= EXERCISE =
Would you transcribe the records below from the line with "1000 SW Jackson, Suite 210" to the line with "View Property", ends included, exactly and with nothing more, leaving the pictures out?

[SOURCE DATA — start]

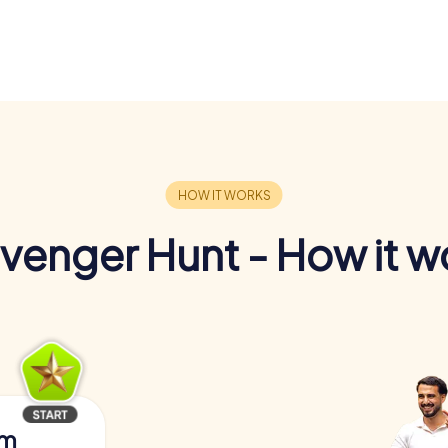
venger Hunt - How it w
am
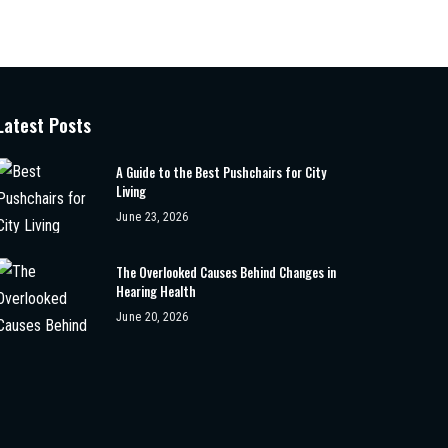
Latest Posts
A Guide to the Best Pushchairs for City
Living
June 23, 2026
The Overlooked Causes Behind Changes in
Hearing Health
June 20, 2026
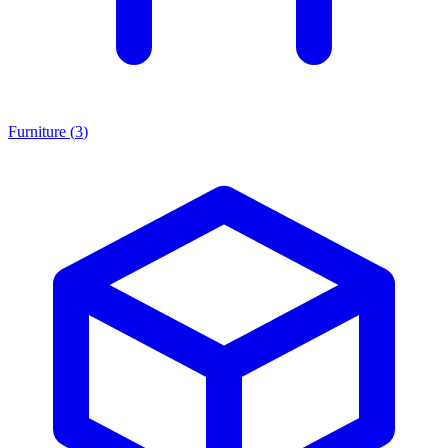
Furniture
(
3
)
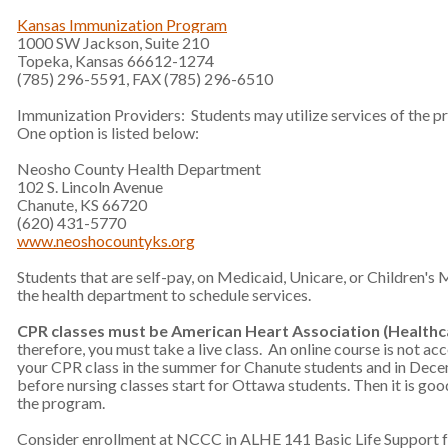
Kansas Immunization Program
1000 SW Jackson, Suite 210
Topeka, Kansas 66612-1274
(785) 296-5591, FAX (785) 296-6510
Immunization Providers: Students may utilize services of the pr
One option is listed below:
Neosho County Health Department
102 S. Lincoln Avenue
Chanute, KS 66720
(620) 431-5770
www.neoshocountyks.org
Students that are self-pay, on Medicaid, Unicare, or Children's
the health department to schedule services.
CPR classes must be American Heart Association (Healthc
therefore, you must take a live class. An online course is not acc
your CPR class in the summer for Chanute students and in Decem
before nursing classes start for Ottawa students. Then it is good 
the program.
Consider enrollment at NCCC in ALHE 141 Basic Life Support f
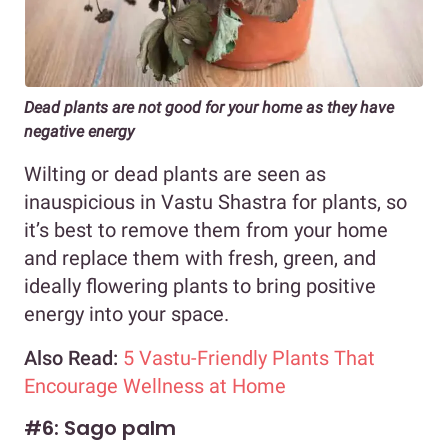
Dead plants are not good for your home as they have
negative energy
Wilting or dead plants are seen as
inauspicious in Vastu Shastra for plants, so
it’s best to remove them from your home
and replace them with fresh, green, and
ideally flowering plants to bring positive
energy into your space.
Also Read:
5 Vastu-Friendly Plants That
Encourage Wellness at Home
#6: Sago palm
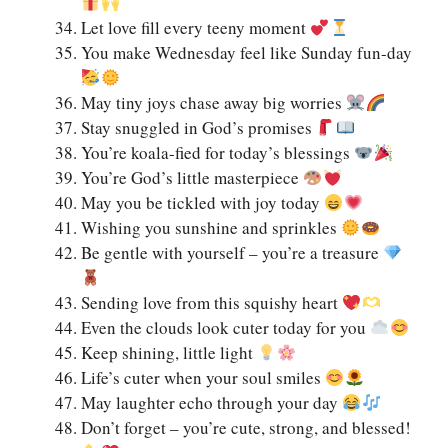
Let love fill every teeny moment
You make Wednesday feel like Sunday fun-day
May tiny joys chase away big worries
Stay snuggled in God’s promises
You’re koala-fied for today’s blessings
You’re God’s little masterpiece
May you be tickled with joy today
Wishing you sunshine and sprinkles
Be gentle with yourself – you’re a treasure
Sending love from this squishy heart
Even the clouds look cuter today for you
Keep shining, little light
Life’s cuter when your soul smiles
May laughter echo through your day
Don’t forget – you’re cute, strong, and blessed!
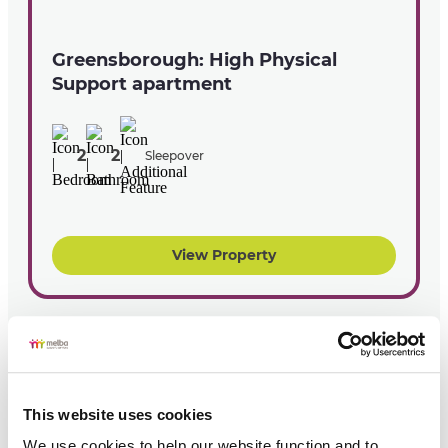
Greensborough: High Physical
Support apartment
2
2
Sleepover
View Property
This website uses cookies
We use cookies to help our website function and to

[SOURCE DATA — finish]
[SOURCE DATA — start]

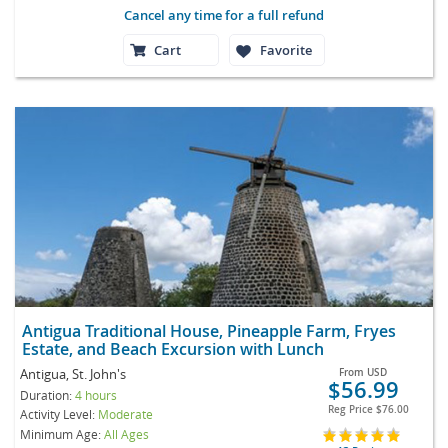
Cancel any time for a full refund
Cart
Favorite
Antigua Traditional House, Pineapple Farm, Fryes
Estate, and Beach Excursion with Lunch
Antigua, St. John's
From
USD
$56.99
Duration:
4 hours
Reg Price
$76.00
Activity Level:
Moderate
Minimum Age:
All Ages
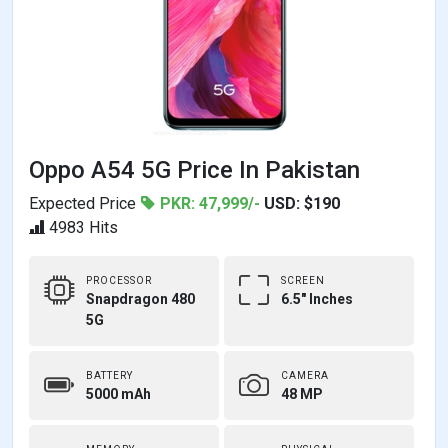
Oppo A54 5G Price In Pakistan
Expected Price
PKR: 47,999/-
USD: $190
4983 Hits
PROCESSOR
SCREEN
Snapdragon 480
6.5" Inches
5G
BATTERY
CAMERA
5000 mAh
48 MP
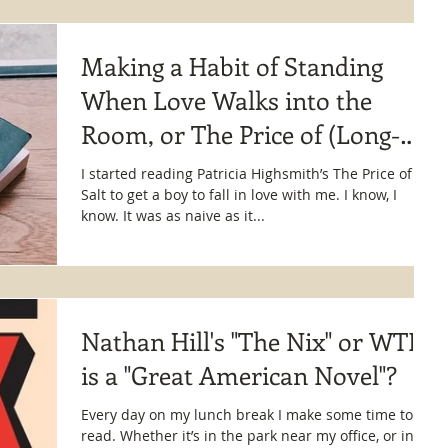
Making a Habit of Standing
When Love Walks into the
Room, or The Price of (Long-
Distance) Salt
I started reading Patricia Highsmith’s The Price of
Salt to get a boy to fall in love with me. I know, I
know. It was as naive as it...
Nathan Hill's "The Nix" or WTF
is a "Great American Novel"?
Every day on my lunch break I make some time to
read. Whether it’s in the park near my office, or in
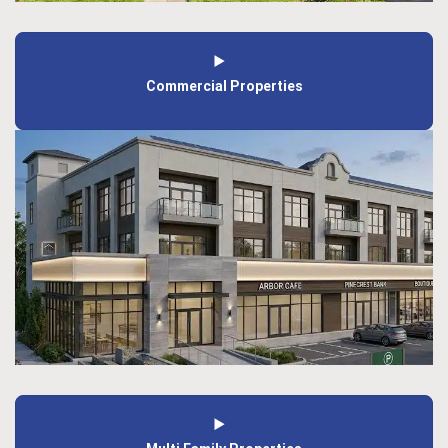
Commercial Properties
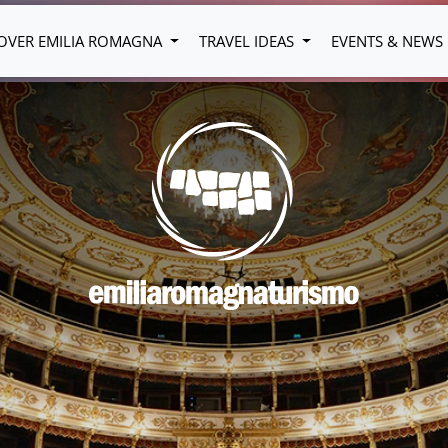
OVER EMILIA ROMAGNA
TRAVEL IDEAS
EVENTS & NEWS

[SOURCE DATA — finish]

= SOLVED EXERCISE =
1000 SW Jackson, Suite 210
Topeka, Kansas 66612-1274
(785) 296-5591, FAX (785) 296-6510
Immunization Providers: Students may utilize services of the pr
One option is listed below:
Neosho County Health Department
102 S. Lincoln Avenue
Chanute, KS 66720
(620) 431-5770
www.neoshocountyks.org
Students that are self-pay, on Medicaid, Unicare, or Children's
the health department to schedule services.
CPR classes must be American Heart Association (Healthc
therefore, you must take a live class. An online course is not acc
your CPR class in the summer for Chanute students and in Decem
before nursing classes start for Ottawa students. Then it is good 
the program.
Consider enrollment at NCCC in ALHE 141 Basic Life Support f
Dead plants are not good for your home as they have
negative energy
Wilting or dead plants are seen as
inauspicious in Vastu Shastra for plants, so
it’s best to remove them from your home
and replace them with fresh, green, and
ideally flowering plants to bring positive
energy into your space.
Also Read:
5 Vastu-Friendly Plants That
Encourage Wellness at Home
#6: Sago palm
Let love fill every teeny moment
You make Wednesday feel like Sunday fun-day
May tiny joys chase away big worries
Stay snuggled in God’s promises
You’re koala-fied for today’s blessings
You’re God’s little masterpiece
May you be tickled with joy today
Wishing you sunshine and sprinkles
Be gentle with yourself – you’re a treasure
Sending love from this squishy heart
Even the clouds look cuter today for you
Keep shining, little light
Life’s cuter when your soul smiles
May laughter echo through your day
Don’t forget – you’re cute, strong, and blessed!
Greensborough: High Physical
Support apartment
2
2
Sleepover
View Property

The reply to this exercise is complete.